Peter Oborne writes:
One of the most enduring mysteries of the modern world is the continuing influence of the 'Neo-conservatives'. This is the name given to the political philosophy championed by George W. Bush and his British prime minister buddy, whom he once greeted with the words 'Yo, Blair . . .'
A dictionary definition of 'Neo-conservatism' is 'the assertive promotion of democracy and U.S. national interest in international affairs including through military means'. Of course, this was the thinking behind the West's invasion of Iraq 15 years ago — a fiasco which I believe was the most morally shameful international disaster of recent times.
Not only did it result in the deaths of hundreds of thousands (including 179 British service personnel), but it also led to years of political chaos in Iraq, to the calamity of the Syrian civil war and the rise of Islamic State. In any sane world, those responsible would now be pariahs — disgraced and discredited men ostracised by the media and reduced to writing their pitifully self-justifying memoirs. But we don't live in such sane times.
War-monger Blair seems to be a constant presence in BBC studios — this week alone he used the Syria crisis to justify his calamitous invasion of Iraq, arrogantly called for a second referendum on Brexit and basked in praise at an event to celebrate 20 years since the Good Friday Agreement in Northern Ireland.
With breathtaking hubris, Blair urged military intervention in Syria. And with his typically sneering attitude to democracy, he urged Theresa May to authorise the use of the British military without a Commons debate. He is supported by another man who pig-headedly fails to learn the lessons of history: his chief propagandist, the thuggish Alastair Campbell.
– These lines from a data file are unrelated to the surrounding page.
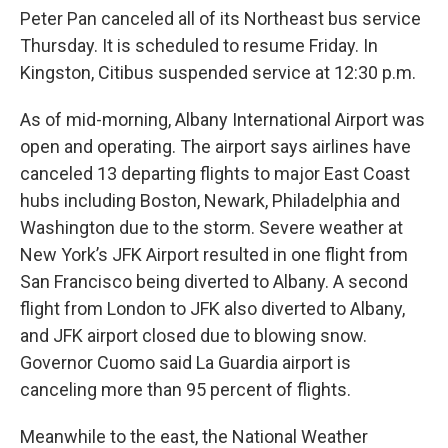
Peter Pan canceled all of its Northeast bus service
Thursday. It is scheduled to resume Friday. In
Kingston, Citibus suspended service at 12:30 p.m.
As of mid-morning, Albany International Airport was
open and operating. The airport says airlines have
canceled 13 departing flights to major East Coast
hubs including Boston, Newark, Philadelphia and
Washington due to the storm. Severe weather at
New York’s JFK Airport resulted in one flight from
San Francisco being diverted to Albany. A second
flight from London to JFK also diverted to Albany,
and JFK airport closed due to blowing snow.
Governor Cuomo said La Guardia airport is
canceling more than 95 percent of flights.
Meanwhile to the east, the National Weather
It was the mendacious Campbell, as Blair's spin doctor, who spread falsehoods about Saddam Hussein's 'weapons of mass destruction' and masterminded the use of the notorious dossier on Iraq's weapons to support claims by Bush that gave a spurious justification for Britain going to war. There is not a jot of contrition from Campbell, who, when not also being given a comfy platform by the BBC, rages about Brexit and at critics of Blair from his splenetic Twitter account.
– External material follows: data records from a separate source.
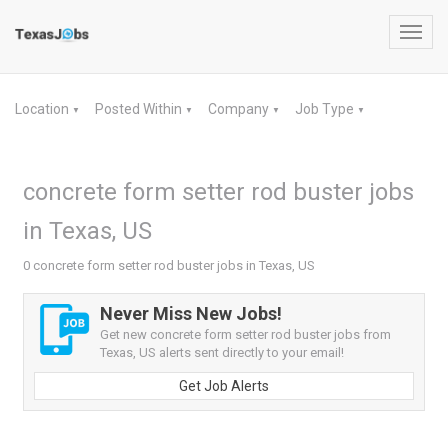
Toggl
navig
Location
Posted Within
Company
Job Type
▼
▼
▼
▼
concrete form setter rod buster jobs
in Texas, US
0 concrete form setter rod buster jobs in Texas, US
Never Miss New Jobs!
Get new concrete form setter rod buster jobs from
Texas, US alerts sent directly to your email!
Get Job Alerts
Meanwhile, the other Neo-conservative in the unwholesome New Labour troika that duped Britain into going to war is relatively silent. It is not hard to guess why. Peter Mandelson has close and lucrative business connections with one of Putin's cronies. His great 'friend', metals tycoon Oleg Deripaska, along with a number of the Russian's firms, has been placed on the U.S. Government's sanctions list in response to what Washington called Moscow's 'malign activities'. It is high time Mandelson — a member of the House of Lords — explained publicly the nature of his connections with someone so close to the Kremlin.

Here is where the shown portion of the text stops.